One Year Post Op on a Low Back Disc Bulge Treated with Stem Cell Injection
One of the problems with damaged discs is that they tend to go one direction, they degenerate with time. This is one of the big issues for most patients who have low back surgery (laser spine surgery included, micro surgeries, minimally invasive low back surgery, to the disc it’s all the same). Since the surgeon removes parts and pieces of the disc (again doesn’t matter if it’s vaporized with a laser or pulled out with a surgical instrument), the disc continues to collapse in height and lose water (likely at a faster pace due to the surgery). We get a short term gain (less pressure on a nerve) and create a bigger long-term problem (the disc now degenerates faster) As it does this and the years pass, more arthritis forms and this can press on more nerves. In the end, the cells inside the disc die off with time. Not so long ago, I blogged on an animal paper which showed that mesenchymal stem cells, when re-implanted into a degenerated disc, stopped the progression of degeneration in it’s tracks. Yesterday, we got one year follow-up films back on an a study patient who had her large L5-S1 disc bulge treated by injecting stem cells into the bulge, rather than surgery. The films below show that the disc bulge is still smaller than it was before the stem cell injection and perhaps getting a bit smaller:
If you look at the before image to the left (above), the disc bulge is bigger before stem cell injection, the one year follow-up after stem cell injection on the right shows a smaller bulge. While that’s great news, the more interesting issue is what happened to the non-treated L4-L5 disc. This disc serves as a control, meaning what happens to it is what the treated disc should be doing if it continued to degenerate. What’s happening to the non-treated disc above the treated disc?

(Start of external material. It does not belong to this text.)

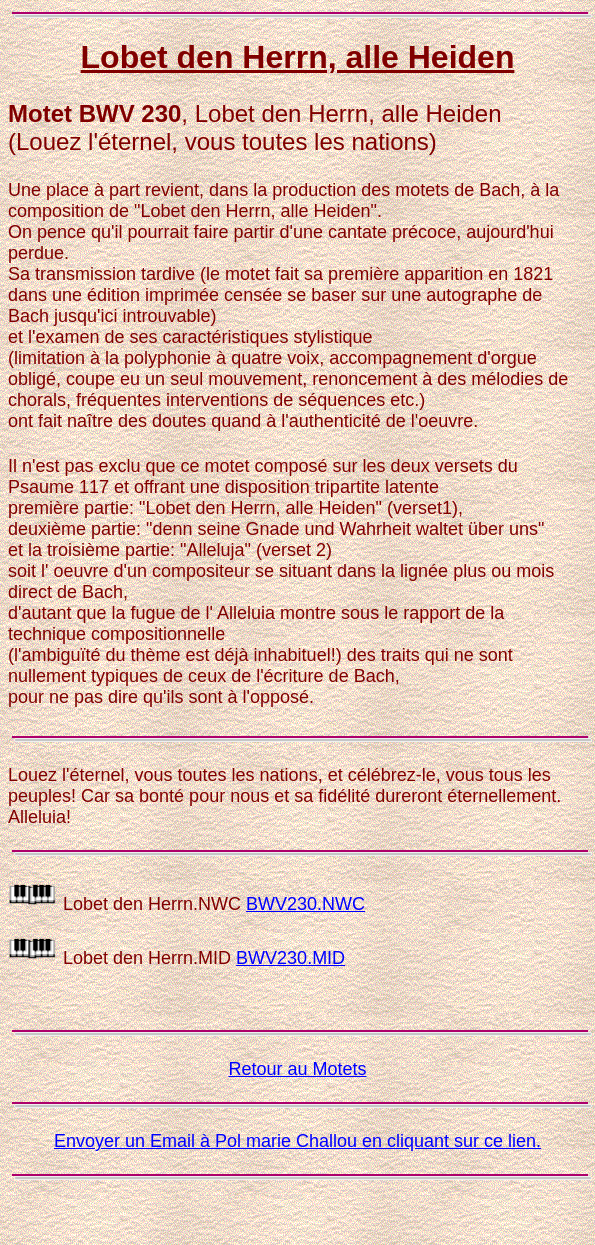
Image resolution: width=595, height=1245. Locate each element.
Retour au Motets (297, 1069)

The untreated disc (L4-L5) has indeed continued to degenerate as expected. In the MRI’s above, it’s lost 1 mm in height and has a bigger bulge as well as seems to be holding onto less water (darker on MRI). What happened to the treated disc during this time? No loss in height, no loss in water content, disc bulge size is still smaller than pre-treatment. This is interesting, as it may mean that the normal degenerative process (discs get darker, lose height, and bulge more over time) has been slowed or possibly stopped for now.

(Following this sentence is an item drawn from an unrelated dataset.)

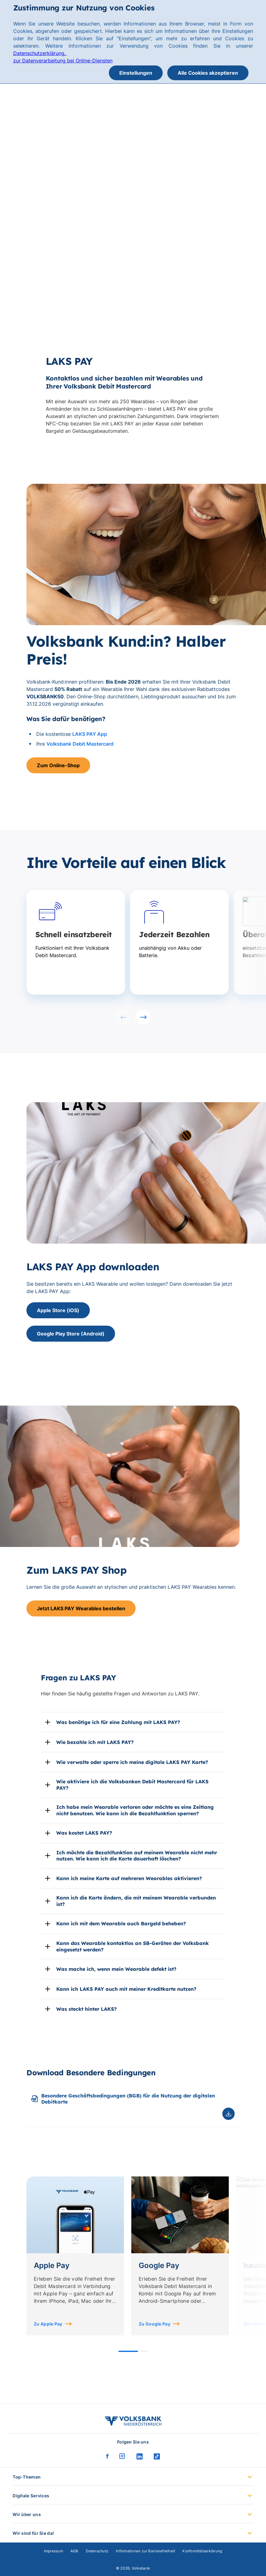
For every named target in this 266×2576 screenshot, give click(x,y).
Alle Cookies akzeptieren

(Please note, this patient was treated with the Regenexx-C cultured stem cell procedure and not Regenexx-SD. While Regenexx-SD does rely on the same stem cell type that was used to treat these patients and other clinics have reported good results using similar procedures that don’t rely on stem cell culturing, Regenexx-SD clinical effectiveness has not yet been established. In addition, not all patients get these same results.)